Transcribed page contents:
══════════════════════════════
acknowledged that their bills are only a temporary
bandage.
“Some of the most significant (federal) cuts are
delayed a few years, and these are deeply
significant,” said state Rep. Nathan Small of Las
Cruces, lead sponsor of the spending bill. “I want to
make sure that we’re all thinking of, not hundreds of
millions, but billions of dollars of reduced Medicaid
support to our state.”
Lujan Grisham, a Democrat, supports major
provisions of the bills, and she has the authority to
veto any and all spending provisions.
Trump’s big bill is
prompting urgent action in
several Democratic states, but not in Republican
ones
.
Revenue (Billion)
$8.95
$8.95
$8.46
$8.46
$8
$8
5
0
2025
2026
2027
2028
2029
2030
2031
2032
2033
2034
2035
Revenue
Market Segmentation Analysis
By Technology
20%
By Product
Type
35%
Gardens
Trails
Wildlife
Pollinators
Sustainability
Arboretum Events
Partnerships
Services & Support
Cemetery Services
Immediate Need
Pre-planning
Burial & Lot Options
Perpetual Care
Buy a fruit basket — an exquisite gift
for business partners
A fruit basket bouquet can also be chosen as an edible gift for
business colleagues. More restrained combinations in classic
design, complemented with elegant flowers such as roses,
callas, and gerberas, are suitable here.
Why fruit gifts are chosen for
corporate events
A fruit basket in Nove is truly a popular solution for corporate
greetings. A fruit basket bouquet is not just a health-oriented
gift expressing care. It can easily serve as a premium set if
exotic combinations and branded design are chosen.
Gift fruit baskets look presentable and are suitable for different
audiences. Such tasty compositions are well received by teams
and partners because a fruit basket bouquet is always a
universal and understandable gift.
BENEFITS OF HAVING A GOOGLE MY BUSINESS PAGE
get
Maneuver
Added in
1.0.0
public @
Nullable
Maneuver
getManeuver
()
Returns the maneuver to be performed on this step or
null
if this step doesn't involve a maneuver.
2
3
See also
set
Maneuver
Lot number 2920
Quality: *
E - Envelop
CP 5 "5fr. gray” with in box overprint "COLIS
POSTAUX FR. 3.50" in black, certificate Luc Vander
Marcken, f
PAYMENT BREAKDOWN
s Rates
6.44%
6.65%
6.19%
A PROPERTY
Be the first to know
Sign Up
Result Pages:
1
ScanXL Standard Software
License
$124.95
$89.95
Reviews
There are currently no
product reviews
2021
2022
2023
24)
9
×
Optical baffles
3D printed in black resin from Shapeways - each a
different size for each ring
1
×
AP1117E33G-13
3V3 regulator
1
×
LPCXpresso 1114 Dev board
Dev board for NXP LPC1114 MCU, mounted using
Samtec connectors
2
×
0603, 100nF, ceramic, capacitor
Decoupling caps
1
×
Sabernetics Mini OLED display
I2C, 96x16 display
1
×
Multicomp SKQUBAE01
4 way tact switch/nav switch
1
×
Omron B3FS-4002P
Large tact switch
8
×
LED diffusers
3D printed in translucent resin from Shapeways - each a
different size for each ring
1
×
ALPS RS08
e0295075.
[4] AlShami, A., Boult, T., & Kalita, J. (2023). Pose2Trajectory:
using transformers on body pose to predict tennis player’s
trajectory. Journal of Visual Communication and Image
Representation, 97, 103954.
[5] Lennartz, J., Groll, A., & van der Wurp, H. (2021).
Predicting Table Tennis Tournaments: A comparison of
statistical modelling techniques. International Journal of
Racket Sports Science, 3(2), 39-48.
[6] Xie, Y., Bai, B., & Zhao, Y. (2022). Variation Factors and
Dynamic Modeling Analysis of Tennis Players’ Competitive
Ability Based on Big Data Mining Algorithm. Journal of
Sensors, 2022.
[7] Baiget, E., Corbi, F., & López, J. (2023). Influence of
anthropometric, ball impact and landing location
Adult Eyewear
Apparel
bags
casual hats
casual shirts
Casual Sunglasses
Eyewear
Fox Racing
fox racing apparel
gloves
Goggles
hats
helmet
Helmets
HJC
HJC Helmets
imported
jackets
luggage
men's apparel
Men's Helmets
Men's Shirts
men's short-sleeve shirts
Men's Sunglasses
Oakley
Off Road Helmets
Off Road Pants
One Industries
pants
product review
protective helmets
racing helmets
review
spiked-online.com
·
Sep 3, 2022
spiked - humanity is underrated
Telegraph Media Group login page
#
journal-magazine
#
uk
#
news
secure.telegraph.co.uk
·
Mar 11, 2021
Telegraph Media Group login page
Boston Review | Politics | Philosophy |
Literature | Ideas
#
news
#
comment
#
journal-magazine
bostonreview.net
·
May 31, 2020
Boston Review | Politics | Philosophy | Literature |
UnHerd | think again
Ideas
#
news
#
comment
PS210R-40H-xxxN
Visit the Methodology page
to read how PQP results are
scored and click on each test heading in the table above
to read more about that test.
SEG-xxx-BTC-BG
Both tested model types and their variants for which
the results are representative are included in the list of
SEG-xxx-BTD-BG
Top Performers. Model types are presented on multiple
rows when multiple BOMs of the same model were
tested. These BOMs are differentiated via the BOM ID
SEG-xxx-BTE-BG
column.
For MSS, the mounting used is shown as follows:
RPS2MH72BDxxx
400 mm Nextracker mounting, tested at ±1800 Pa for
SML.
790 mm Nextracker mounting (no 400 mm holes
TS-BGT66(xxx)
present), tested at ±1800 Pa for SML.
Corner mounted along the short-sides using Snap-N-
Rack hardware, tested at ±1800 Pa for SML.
══════════════════════════════
Task goal → Would you output, from the records above, exactly the run of lines that starts at the line containing "prompting urgent action in" and ends at the line containing "Sustainability", and only that run?

Finished exercise →
prompting urgent action in
several Democratic states, but not in Republican
ones
.
Revenue (Billion)
$8.95
$8.95
$8.46
$8.46
$8
$8
5
0
2025
2026
2027
2028
2029
2030
2031
2032
2033
2034
2035
Revenue
Market Segmentation Analysis
By Technology
20%
By Product
Type
35%
Gardens
Trails
Wildlife
Pollinators
Sustainability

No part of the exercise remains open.